* [What is being asked]: Print all of the data below exactly as it appears, leaving out every image.

* [Listed records]:
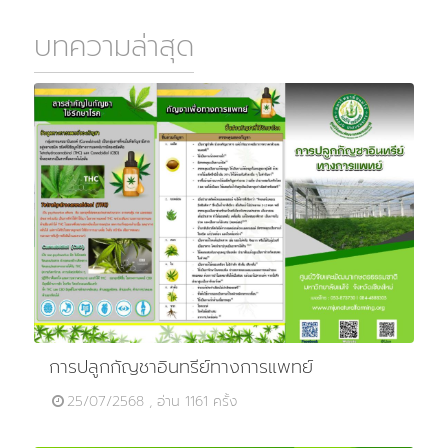
บทความล่าสุด
การปลูกกัญชาอินทรีย์ทางการแพทย์
25/07/2568 , อ่าน 1161 ครั้ง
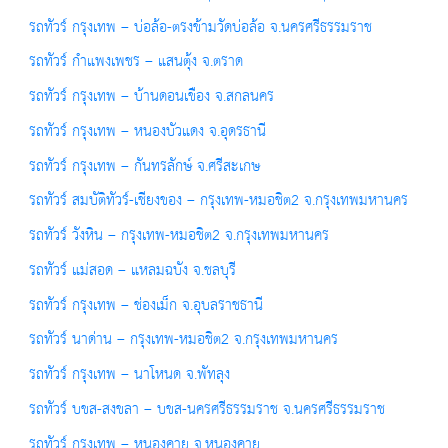
รถทัวร์ กรุงเทพ – บ่อล้อ-ตรงข้ามวัดบ่อล้อ จ.นครศรีธรรมราช
รถทัวร์ กำแพงเพชร – แสนตุ้ง จ.ตราด
รถทัวร์ กรุงเทพ – บ้านดอนเขือง จ.สกลนคร
รถทัวร์ กรุงเทพ – หนองบัวแดง จ.อุดรธานี
รถทัวร์ กรุงเทพ – กันทรลักษ์ จ.ศรีสะเกษ
รถทัวร์ สมบัติทัวร์-เชียงของ – กรุงเทพ-หมอชิต2 จ.กรุงเทพมหานคร
รถทัวร์ วังหิน – กรุงเทพ-หมอชิต2 จ.กรุงเทพมหานคร
รถทัวร์ แม่สอด – แหลมฉบัง จ.ชลบุรี
รถทัวร์ กรุงเทพ – ช่องเม็ก จ.อุบลราชธานี
รถทัวร์ นาด่าน – กรุงเทพ-หมอชิต2 จ.กรุงเทพมหานคร
รถทัวร์ กรุงเทพ – นาโหนด จ.พัทลุง
รถทัวร์ บขส-สงขลา – บขส-นครศรีธรรมราช จ.นครศรีธรรมราช
รถทัวร์ กรุงเทพ – หนองคาย จ.หนองคาย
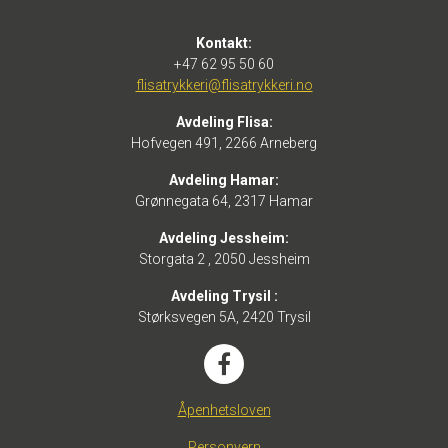
Kontakt:
+47 62 95 50 60
flisatrykkeri@flisatrykkeri.no
Avdeling Flisa:
Hofvegen 491, 2266 Arneberg
Avdeling Hamar:
Grønnegata 64, 2317 Hamar
Avdeling Jessheim:
Storgata 2 , 2050 Jessheim
Avdeling Trysil :
Størksvegen 5A, 2420 Trysil
Åpenhetsloven
Personvern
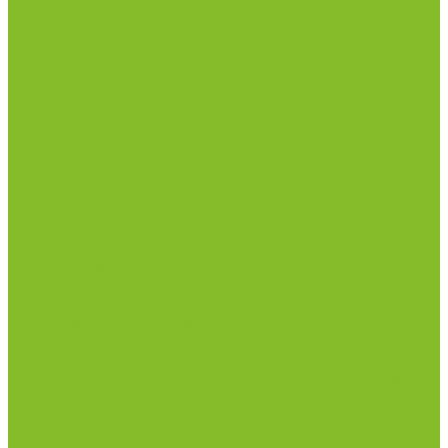
Столы весовые
Столы лабораторные
Стулья лабораторные
Тумбы
Шкафы лабораторные
Дезинфицирующие средства
Дезинфекционные коврики
Дезинфицирующие средства с альдегидами
Кожные антисептики, готовые растворы (спреи)
Средства на основе катионных поверхностно-
активных вещества (КПАВ)
Средства на основе кислородактивных
соединений
Средства на основе хлорактивных соединений
Химические индикаторы и тесты
Индикаторные полоски концентрации растворов
Индикаторы контроля Воздушной стерилизации
Биологические индикаторы воздушной
стерилизации
Индикаторы контроля Газовой стерилизации
Индикаторы контроля предстерил. обработки
Термометры
Гигрометры
Измерители влажности и температуры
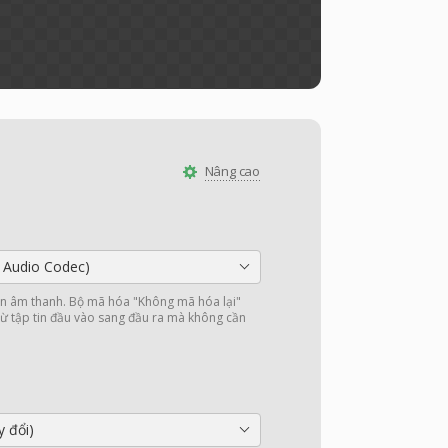
Nâng cao
 Audio Codec)
 âm thanh. Bộ mã hóa "Không mã hóa lại"
ừ tập tin đầu vào sang đầu ra mà không cần
y đổi)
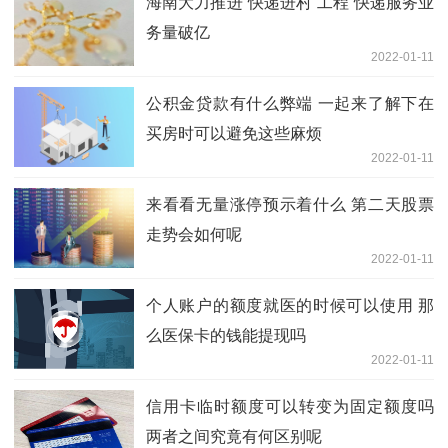
海南大力推进“快递进村”工程 快递服务业
务量破亿
2022-01-11
公积金贷款有什么弊端 一起来了解下在
买房时可以避免这些麻烦
2022-01-11
来看看无量涨停预示着什么 第二天股票
走势会如何呢
2022-01-11
个人账户的额度就医的时候可以使用 那
么医保卡的钱能提现吗
2022-01-11
信用卡临时额度可以转变为固定额度吗
两者之间究竟有何区别呢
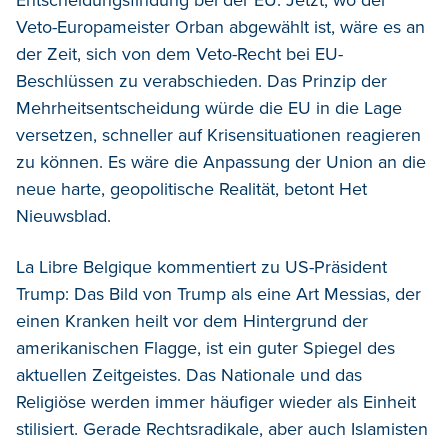
Veto-Europameister Orban abgewählt ist, wäre es an
der Zeit, sich von dem Veto-Recht bei EU-
Beschlüssen zu verabschieden. Das Prinzip der
Mehrheitsentscheidung würde die EU in die Lage
versetzen, schneller auf Krisensituationen reagieren
zu können. Es wäre die Anpassung der Union an die
neue harte, geopolitische Realität, betont Het
Nieuwsblad.
La Libre Belgique kommentiert zu US-Präsident
Trump: Das Bild von Trump als eine Art Messias, der
einen Kranken heilt vor dem Hintergrund der
amerikanischen Flagge, ist ein guter Spiegel des
aktuellen Zeitgeistes. Das Nationale und das
Religiöse werden immer häufiger wieder als Einheit
stilisiert. Gerade Rechtsradikale, aber auch Islamisten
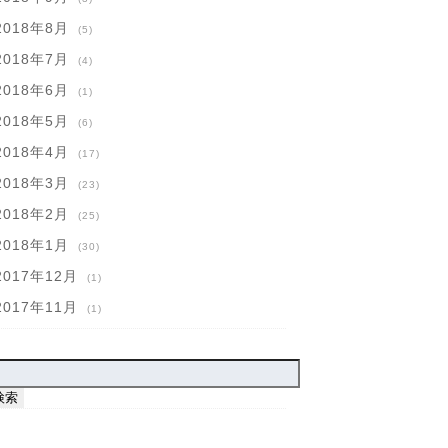
2018年8月
(5)
2018年7月
(4)
2018年6月
(1)
2018年5月
(6)
2018年4月
(17)
2018年3月
(23)
2018年2月
(25)
2018年1月
(30)
2017年12月
(1)
2017年11月
(1)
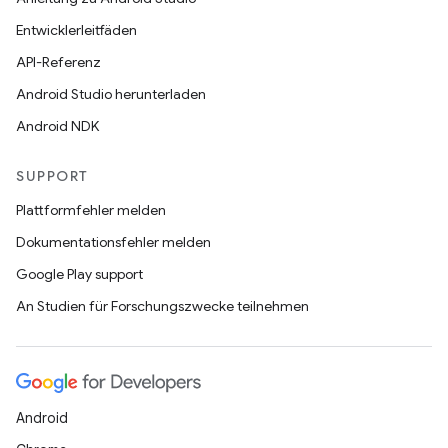
Entwicklerleitfäden
API-Referenz
Android Studio herunterladen
Android NDK
SUPPORT
Plattformfehler melden
Dokumentationsfehler melden
Google Play support
An Studien für Forschungszwecke teilnehmen
Android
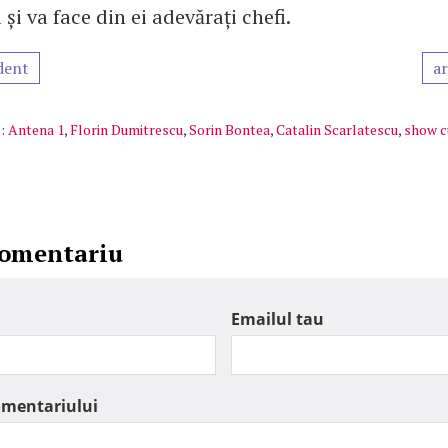
 și va face din ei adevărați chefi.
dent
ar
:
Antena 1
,
Florin Dumitrescu
,
Sorin Bontea
,
Catalin Scarlatescu
,
show c
comentariu
Emailul tau
omentariului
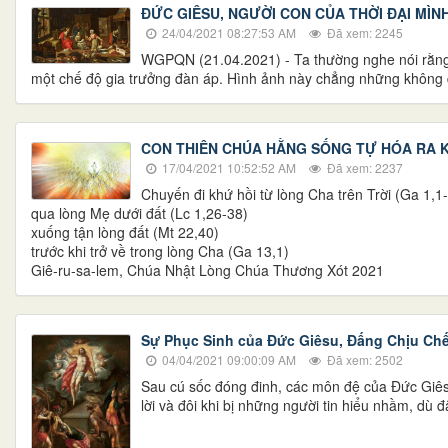
ĐỨC GIÊSU, NGƯỜI CON CỦA THỜI ĐẠI MÌN
24/04/2021 08:27:53 AM
Đã xem: 2245
WGPQN (21.04.2021) - Ta thường nghe nói rằng, 
một chế độ gia trưởng đàn áp. Hình ảnh này chẳng những không
​​​​CON THIÊN CHÚA HẰNG SỐNG TỰ HÓA RA
17/04/2021 10:52:52 AM
Đã xem: 2237
Chuyến đi khứ hồi từ lòng Cha trên Trời (Ga 1,1
qua lòng Mẹ dưới đất (Lc 1,26-38)
xuống tận lòng đất (Mt 22,40)
trước khi trở về trong lòng Cha (Ga 13,1)
Giê-ru-sa-lem, Chúa Nhật Lòng Chúa Thương Xót 2021
Sự Phục Sinh của Đức Giêsu, Đấng Chịu Ch
04/04/2021 09:00:09 AM
Đã xem: 2502
Sau cú sốc đóng đinh, các môn đệ của Đức Giêsu
lời và đôi khi bị những người tin hiểu nhầm, dù đ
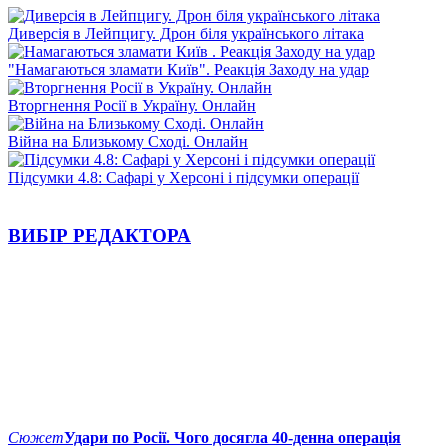
Диверсія в Лейпцигу. Дрон біля українського літака
"Намагаються зламати Київ". Реакція Заходу на удар
Вторгнення Росії в Україну. Онлайн
Війна на Близькому Сході. Онлайн
Підсумки 4.8: Сафарі у Херсоні і підсумки операції
ВИБІР РЕДАКТОРА
Сюжет
Удари по Росії. Чого досягла 40-денна операція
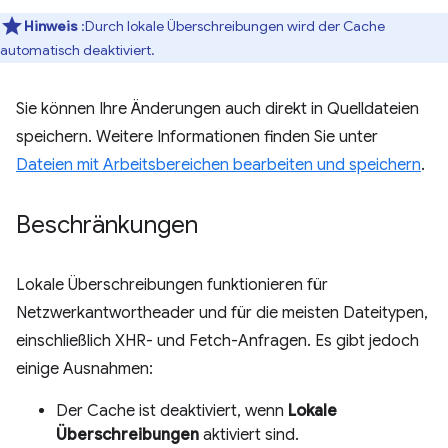
Hinweis
:Durch lokale Überschreibungen wird der Cache
automatisch deaktiviert.
Sie können Ihre Änderungen auch direkt in Quelldateien
speichern. Weitere Informationen finden Sie unter
Dateien mit Arbeitsbereichen bearbeiten und speichern
.
Beschränkungen
Lokale Überschreibungen funktionieren für
Netzwerkantwortheader und für die meisten Dateitypen,
einschließlich XHR- und Fetch-Anfragen. Es gibt jedoch
einige Ausnahmen:
Der Cache ist deaktiviert, wenn
Lokale
Überschreibungen
aktiviert sind.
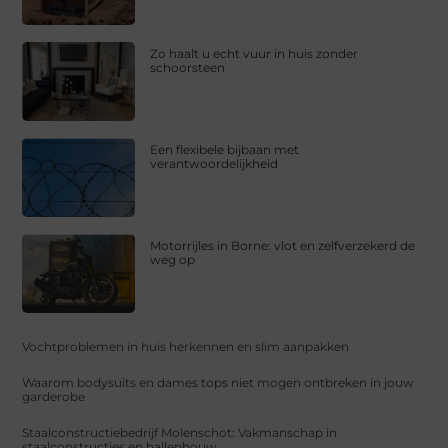
Zo haalt u echt vuur in huis zonder
schoorsteen
Een flexibele bijbaan met
verantwoordelijkheid
Motorrijles in Borne: vlot en zelfverzekerd de
weg op
Vochtproblemen in huis herkennen en slim aanpakken
Waarom bodysuits en dames tops niet mogen ontbreken in jouw
garderobe
Staalconstructiebedrijf Molenschot: Vakmanschap in
staalconstructies en hallenbouw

* [Solution]:
บทความล่าสุด
การปลูกกัญชาอินทรีย์ทางการแพทย์
25/07/2568 , อ่าน 1161 ครั้ง
รถทัวร์ กรุงเทพ – บ่อล้อ-ตรงข้ามวัดบ่อล้อ จ.นครศรีธรรมราช
รถทัวร์ กำแพงเพชร – แสนตุ้ง จ.ตราด
รถทัวร์ กรุงเทพ – บ้านดอนเขือง จ.สกลนคร
รถทัวร์ กรุงเทพ – หนองบัวแดง จ.อุดรธานี
รถทัวร์ กรุงเทพ – กันทรลักษ์ จ.ศรีสะเกษ
รถทัวร์ สมบัติทัวร์-เชียงของ – กรุงเทพ-หมอชิต2 จ.กรุงเทพมหานคร
รถทัวร์ วังหิน – กรุงเทพ-หมอชิต2 จ.กรุงเทพมหานคร
รถทัวร์ แม่สอด – แหลมฉบัง จ.ชลบุรี
รถทัวร์ กรุงเทพ – ช่องเม็ก จ.อุบลราชธานี
รถทัวร์ นาด่าน – กรุงเทพ-หมอชิต2 จ.กรุงเทพมหานคร
รถทัวร์ กรุงเทพ – นาโหนด จ.พัทลุง
รถทัวร์ บขส-สงขลา – บขส-นครศรีธรรมราช จ.นครศรีธรรมราช
รถทัวร์ กรุงเทพ – หนองคาย จ.หนองคาย
Kontakt:
+47 62 95 50 60
flisatrykkeri@flisatrykkeri.no
Avdeling Flisa:
Hofvegen 491, 2266 Arneberg
Avdeling Hamar:
Grønnegata 64, 2317 Hamar
Avdeling Jessheim:
Storgata 2 , 2050 Jessheim
Avdeling Trysil :
Størksvegen 5A, 2420 Trysil
Åpenhetsloven
Personvern
Столы весовые
Столы лабораторные
Стулья лабораторные
Тумбы
Шкафы лабораторные
Дезинфицирующие средства
Дезинфекционные коврики
Дезинфицирующие средства с альдегидами
Кожные антисептики, готовые растворы (спреи)
Средства на основе катионных поверхностно-
активных вещества (КПАВ)
Средства на основе кислородактивных
соединений
Средства на основе хлорактивных соединений
Химические индикаторы и тесты
Индикаторные полоски концентрации растворов
Индикаторы контроля Воздушной стерилизации
Биологические индикаторы воздушной
стерилизации
Индикаторы контроля Газовой стерилизации
Индикаторы контроля предстерил. обработки
Термометры
Гигрометры
Измерители влажности и температуры
Nâng cao
 Audio Codec)
 âm thanh. Bộ mã hóa "Không mã hóa lại"
ừ tập tin đầu vào sang đầu ra mà không cần
y đổi)
海南大力推进“快递进村”工程 快递服务业
务量破亿
2022-01-11
公积金贷款有什么弊端 一起来了解下在
买房时可以避免这些麻烦
2022-01-11
来看看无量涨停预示着什么 第二天股票
走势会如何呢
2022-01-11
个人账户的额度就医的时候可以使用 那
么医保卡的钱能提现吗
2022-01-11
信用卡临时额度可以转变为固定额度吗
两者之间究竟有何区别呢
Veto-Europameister Orban abgewählt ist, wäre es an
der Zeit, sich von dem Veto-Recht bei EU-
Beschlüssen zu verabschieden. Das Prinzip der
Mehrheitsentscheidung würde die EU in die Lage
versetzen, schneller auf Krisensituationen reagieren
zu können. Es wäre die Anpassung der Union an die
neue harte, geopolitische Realität, betont Het
Nieuwsblad.
La Libre Belgique kommentiert zu US-Präsident
Trump: Das Bild von Trump als eine Art Messias, der
einen Kranken heilt vor dem Hintergrund der
amerikanischen Flagge, ist ein guter Spiegel des
aktuellen Zeitgeistes. Das Nationale und das
Religiöse werden immer häufiger wieder als Einheit
stilisiert. Gerade Rechtsradikale, aber auch Islamisten
2018年8月
(5)
2018年7月
(4)
2018年6月
(1)
2018年5月
(6)
2018年4月
(17)
2018年3月
(23)
2018年2月
(25)
2018年1月
(30)
2017年12月
(1)
2017年11月
(1)
Entwicklerleitfäden
API-Referenz
Android Studio herunterladen
Android NDK
SUPPORT
Plattformfehler melden
Dokumentationsfehler melden
Google Play support
An Studien für Forschungszwecke teilnehmen
Android
 și va face din ei adevărați chefi.
dent
ar
:
Antena 1
,
Florin Dumitrescu
,
Sorin Bontea
,
Catalin Scarlatescu
,
show c
comentariu
Emailul tau
omentariului
ĐỨC GIÊSU, NGƯỜI CON CỦA THỜI ĐẠI MÌN
24/04/2021 08:27:53 AM
Đã xem: 2245
WGPQN (21.04.2021) - Ta thường nghe nói rằng, 
một chế độ gia trưởng đàn áp. Hình ảnh này chẳng những không
​​​​CON THIÊN CHÚA HẰNG SỐNG TỰ HÓA RA
17/04/2021 10:52:52 AM
Đã xem: 2237
Chuyến đi khứ hồi từ lòng Cha trên Trời (Ga 1,1
qua lòng Mẹ dưới đất (Lc 1,26-38)
xuống tận lòng đất (Mt 22,40)
trước khi trở về trong lòng Cha (Ga 13,1)
Giê-ru-sa-lem, Chúa Nhật Lòng Chúa Thương Xót 2021
Sự Phục Sinh của Đức Giêsu, Đấng Chịu Ch
04/04/2021 09:00:09 AM
Đã xem: 2502
Sau cú sốc đóng đinh, các môn đệ của Đức Giêsu
lời và đôi khi bị những người tin hiểu nhầm, dù đ
Диверсія в Лейпцигу. Дрон біля українського літака
"Намагаються зламати Київ". Реакція Заходу на удар
Вторгнення Росії в Україну. Онлайн
Війна на Близькому Сході. Онлайн
Підсумки 4.8: Сафарі у Херсоні і підсумки операції
ВИБІР РЕДАКТОРА
Сюжет
Удари по Росії. Чого досягла 40-денна операція
Hinweis
:Durch lokale Überschreibungen wird der Cache
automatisch deaktiviert.
Sie können Ihre Änderungen auch direkt in Quelldateien
speichern. Weitere Informationen finden Sie unter
Dateien mit Arbeitsbereichen bearbeiten und speichern
.
Beschränkungen
Lokale Überschreibungen funktionieren für
Netzwerkantwortheader und für die meisten Dateitypen,
einschließlich XHR- und Fetch-Anfragen. Es gibt jedoch
einige Ausnahmen:
Der Cache ist deaktiviert, wenn
Lokale
Überschreibungen
aktiviert sind.
Zo haalt u echt vuur in huis zonder
schoorsteen
Een flexibele bijbaan met
verantwoordelijkheid
Motorrijles in Borne: vlot en zelfverzekerd de
weg op
Vochtproblemen in huis herkennen en slim aanpakken
Waarom bodysuits en dames tops niet mogen ontbreken in jouw
garderobe
Staalconstructiebedrijf Molenschot: Vakmanschap in
staalconstructies en hallenbouw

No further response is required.